Reductionism is driven by basic human nature and our difficulty in comprehending complex processes. Reductionism in biology is also strongly driven by journal reviewers. I can't count the number of times that I have submitted a paper only to have some reviewer ask for more details, extra experiments, and clarification of some arcane mechanism that was irrelevant. Eventually, reviewer expectations become our own when we have the opportunity to review our colleagues' papers. However, it is not realistic to expect that details will eventually add up to comprehensive knowledge. Biological systems are simply too complex, and we will end up knowing a lot about trees and being clueless about the forest.
Focusing on details might help get your papers published, but it is not the best approach to getting your grants funded. Reviewers, myself included, tend to be more impressed by the novelty or the broader impact of a proposal rather than its ability to exhaustively explore a problem. This does not mean that scientists should be superficial in their investigations, but that we should be more aggressive at filling in the gaps between our work and that of others.

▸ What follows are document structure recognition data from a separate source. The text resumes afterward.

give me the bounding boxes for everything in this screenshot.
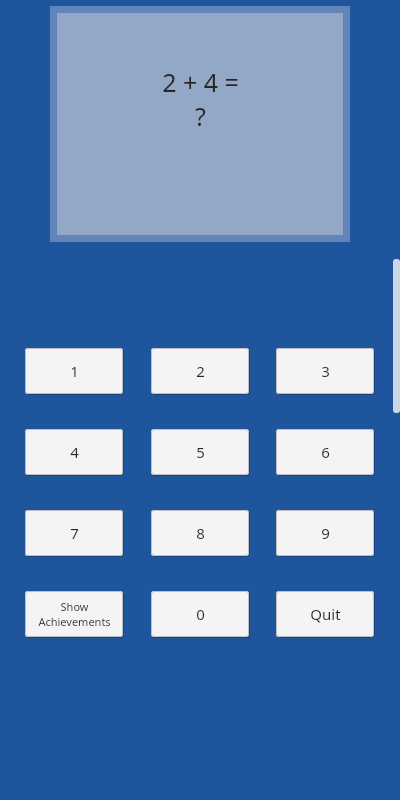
staticText: 2 + 4 = ?	[162, 65, 239, 133]
staticText: 8	[196, 523, 205, 543]
staticText: 6	[321, 442, 330, 462]
button[interactable]: Show Achievements	[25, 591, 123, 637]
staticText: Show Achievements	[38, 599, 111, 629]
staticText: 5	[196, 442, 205, 462]
button[interactable]: 9	[276, 510, 374, 556]
staticText: Quit	[310, 604, 341, 624]
staticText: 0	[196, 604, 205, 624]
button[interactable]: 2	[151, 348, 249, 394]
staticText: 9	[321, 523, 330, 543]
button[interactable]: 6	[276, 429, 374, 475]
button[interactable]: 3	[276, 348, 374, 394]
button[interactable]: 5	[151, 429, 249, 475]
staticText: 7	[70, 523, 79, 543]
button[interactable]: 1	[25, 348, 123, 394]
button[interactable]: 7	[25, 510, 123, 556]
staticText: 1	[70, 361, 79, 381]
button[interactable]: 0	[151, 591, 249, 637]
staticText: 3	[321, 361, 330, 381]
button[interactable]: 8	[151, 510, 249, 556]
staticText: 2	[196, 361, 205, 381]
staticText: 4	[70, 442, 79, 462]
button[interactable]: 4	[25, 429, 123, 475]
button[interactable]: Quit	[276, 591, 374, 637]
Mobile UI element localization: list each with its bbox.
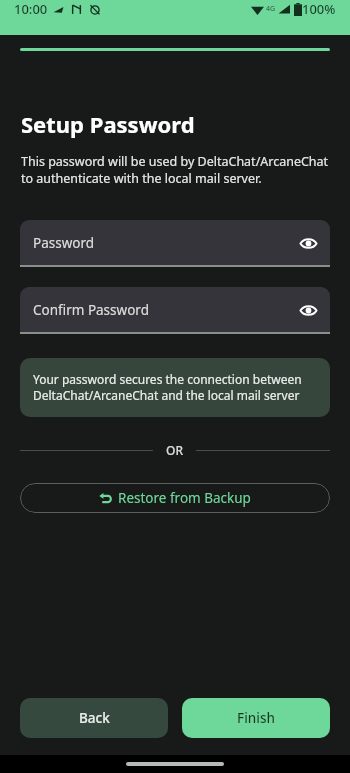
button[interactable]: Show password xyxy=(297,299,319,321)
staticText: Confirm Password xyxy=(33,301,297,319)
staticText: 10:00 xyxy=(14,0,48,18)
button[interactable]: Password xyxy=(20,220,330,265)
staticText: Back xyxy=(79,709,110,727)
button[interactable]: Restore from Backup xyxy=(20,483,330,513)
staticText: This password will be used by DeltaChat/… xyxy=(21,153,329,187)
button[interactable]: Back xyxy=(20,698,168,738)
staticText: Restore from Backup xyxy=(118,489,251,507)
staticText: Finish xyxy=(237,709,275,727)
staticText: 100% xyxy=(302,0,336,18)
staticText: Password xyxy=(33,234,297,252)
button[interactable]: Finish xyxy=(182,698,330,738)
staticText: 4G xyxy=(266,4,276,14)
staticText: OR xyxy=(166,442,183,458)
button[interactable]: Confirm Password xyxy=(20,287,330,332)
staticText: Your password secures the connection bet… xyxy=(33,371,317,404)
button[interactable]: Show password xyxy=(297,232,319,254)
staticText: Setup Password xyxy=(21,109,195,139)
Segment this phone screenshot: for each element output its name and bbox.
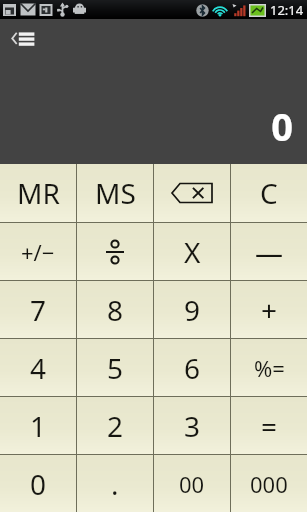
staticText: — [255, 233, 284, 271]
staticText: 5 [107, 349, 124, 387]
staticText: = [261, 407, 278, 445]
button[interactable]: Backspace [154, 164, 230, 222]
staticText: 12:14 [270, 1, 304, 19]
staticText: + [261, 291, 278, 329]
button[interactable]: Divide [77, 223, 153, 280]
button[interactable]: 9 [154, 281, 230, 338]
staticText: 9 [184, 291, 201, 329]
staticText: %= [254, 353, 285, 383]
staticText: 8 [107, 291, 124, 329]
staticText: . [111, 465, 119, 503]
button[interactable]: %= [231, 339, 307, 396]
button[interactable]: = [231, 397, 307, 454]
button[interactable]: + [231, 281, 307, 338]
button[interactable]: 000 [231, 455, 307, 512]
button[interactable]: 6 [154, 339, 230, 396]
staticText: C [260, 174, 278, 212]
staticText: 00 [179, 469, 205, 499]
button[interactable]: 5 [77, 339, 153, 396]
staticText: 000 [250, 469, 288, 499]
staticText: 1 [30, 407, 47, 445]
staticText: 0 [271, 100, 293, 152]
staticText: 4 [30, 349, 47, 387]
button[interactable]: 8 [77, 281, 153, 338]
staticText: 3 [184, 407, 201, 445]
staticText: MS [95, 174, 136, 212]
button[interactable]: . [77, 455, 153, 512]
staticText: 6 [184, 349, 201, 387]
button[interactable]: C [231, 164, 307, 222]
button[interactable]: 00 [154, 455, 230, 512]
button[interactable]: 7 [0, 281, 76, 338]
button[interactable]: MR [0, 164, 76, 222]
button[interactable]: 2 [77, 397, 153, 454]
staticText: MR [17, 174, 60, 212]
button[interactable]: 3 [154, 397, 230, 454]
button[interactable]: Menu [4, 21, 48, 55]
staticText: 7 [30, 291, 47, 329]
button[interactable]: MS [77, 164, 153, 222]
button[interactable]: 1 [0, 397, 76, 454]
button[interactable]: 4 [0, 339, 76, 396]
staticText: X [184, 233, 201, 271]
button[interactable]: X [154, 223, 230, 280]
staticText: 2 [107, 407, 124, 445]
button[interactable]: +/− [0, 223, 76, 280]
button[interactable]: — [231, 223, 307, 280]
button[interactable]: 0 [0, 455, 76, 512]
staticText: +/− [21, 237, 55, 267]
staticText: 0 [30, 465, 47, 503]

There are a number of ways to do this. Make sure you are aware of the latest technology, because it can move your research in new directions. Take advantage of online citation resources. Who is citing the major labs in your field? If other fields are finding connections to your area, you are likely to find connections to theirs. But the most important thing is to simply try something new. Systems such as the EGFR are most important as models, rather than ends into themselves. Take the approaches that have proven successful in model systems and apply them to something different. It might be difficult at first, but you are more likely to discover something new. And isn't that why we became scientists in the first place?
Steven Wiley is a Pacific Northwest National Laboratory Fellow and director of PNNL's Biomolecular Systems Initiative.